CARD: Content-Aware Recommendation of Data

PUNCH Cyber Analytics Group

December 13, 2024 Staff 4-min. read

Sunburst data visualization — Sunburst graph

We have been working with LAS to develop CARD, a front-end for our recommendation pipeline ORBS. ORBS is the culmination of our work with LAS in previous years, and with CARD we are bringing these recommendations to the analysts. We found that we were able to train algorithms to identify SIGINT data of interest to analysts with a 90% accuracy or higher. We formalized these models with ORBS, which is built following the blueprint standard production-ready recommendation pipelines. It consists of several components that we summarize in the following figure:

We designed CARD to allow users to interact with this pipeline at multiple points. We thus briefly discuss the roll of each component so we can

Data Ingest and Pre-processing: Load data through the desired interface (DVC, AWS, Airflow, etc.), then transform the data with a set of fixed scripts to produce a dataset that our models are prepared to handle. Transformations include scrubbing sensitive data, dropping/transforming columns to save space, converting columns into a format a downstream ML system may require, etc.

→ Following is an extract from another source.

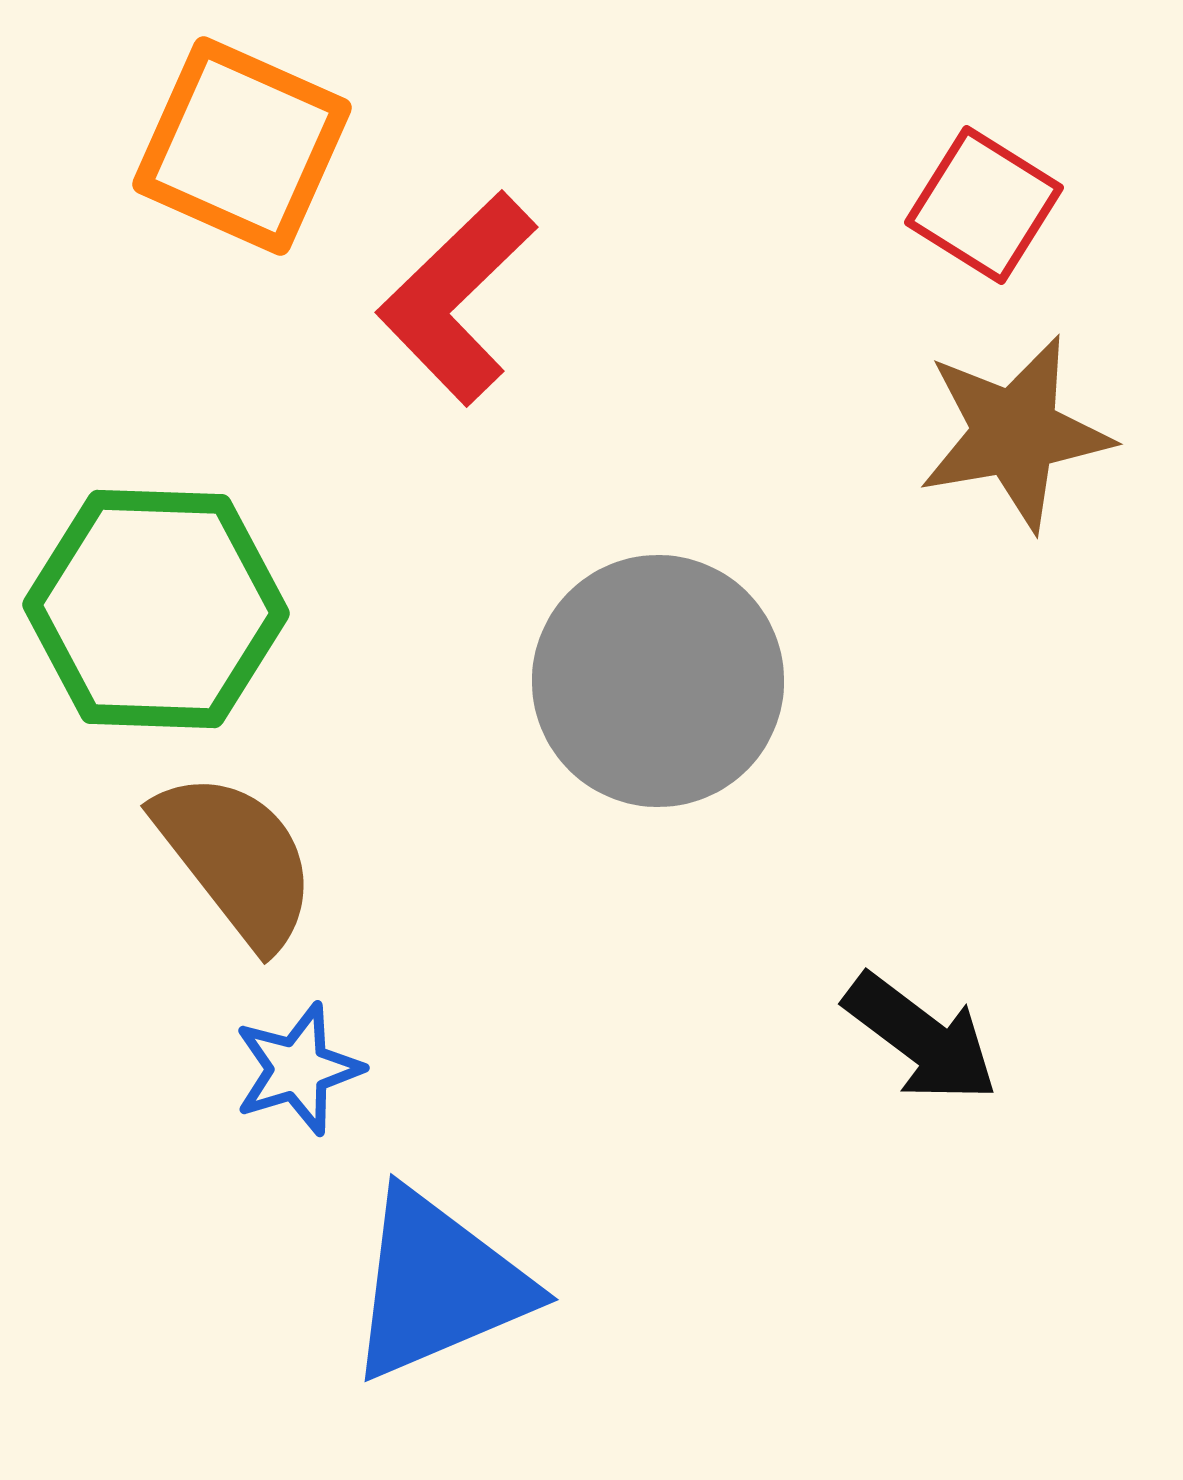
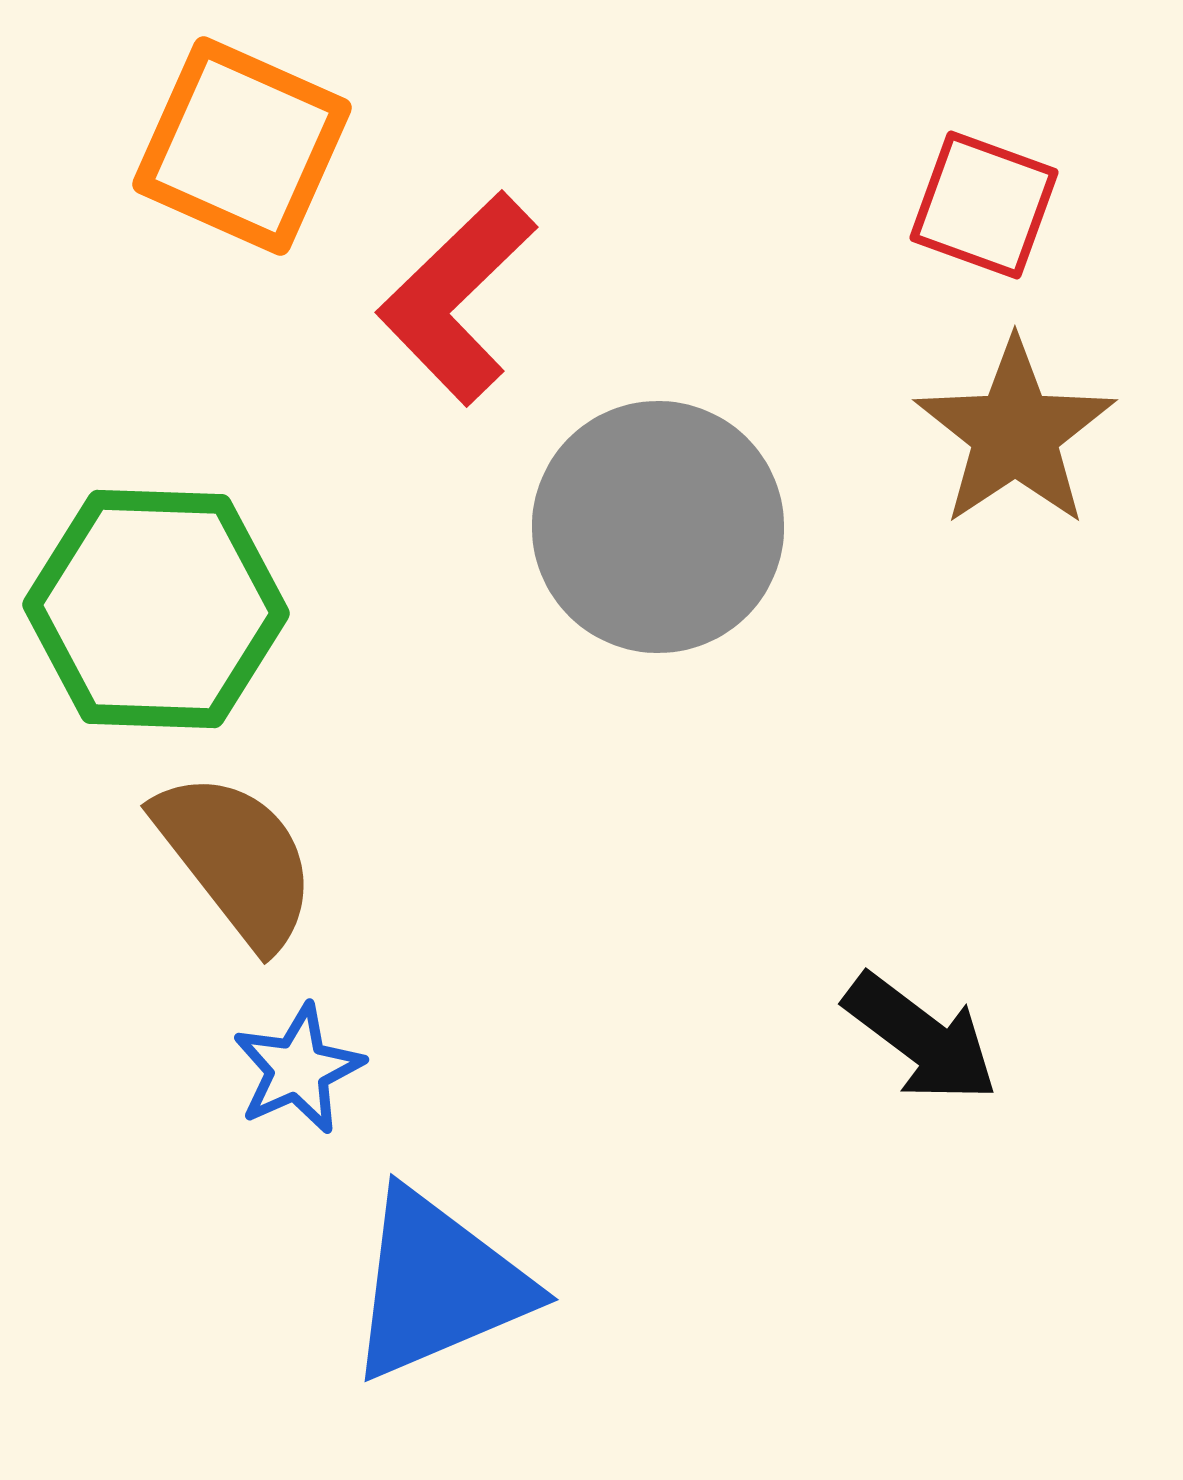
red square: rotated 12 degrees counterclockwise
brown star: rotated 24 degrees counterclockwise
gray circle: moved 154 px up
blue star: rotated 7 degrees counterclockwise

Feature Engineering: Feature engineering is a blanket term for a variety of manipulations that can be done to a dataset to improve ML training performance. Columns can be split, combined, transformed, added, deleted, and so on. These features are stored in a feature store, which for ORBS is provided by Feast.

Training/Evalution: ORBS currently contains a selection of recommender system algorithms that we have studied over the course of our research. Examples include XGBoost, TabNet, Random Forest, Collaborative Filtering, Embedding with K-Nearest Neighbors, and Neural Networks. The metrics for these models are sent to MLFlow where they can be accessed by users.

Deploy Model: The output of our training is a model which can be queried for recommendations as desired. We use Evidently to track the health of models as new data arrives and data drift becomes significant. Evidently allows users to manually set thresholds for model performance, which automatically signal Evidently for the need to retrain.

User Front-End: CARD

With ORBS as the foundation, we built CARD to allow users to interact with the recommender pipeline as desired. For this example, we use the Microsoft MIND dataset. ORBS was primary developed high-side SIGINT data, but the MIND dataset makes for a suitable low-side surrogate. We show an example of the primary interface here:

This interface is built in Feast, and has a few separate components: the upper table, lower table, and left column box.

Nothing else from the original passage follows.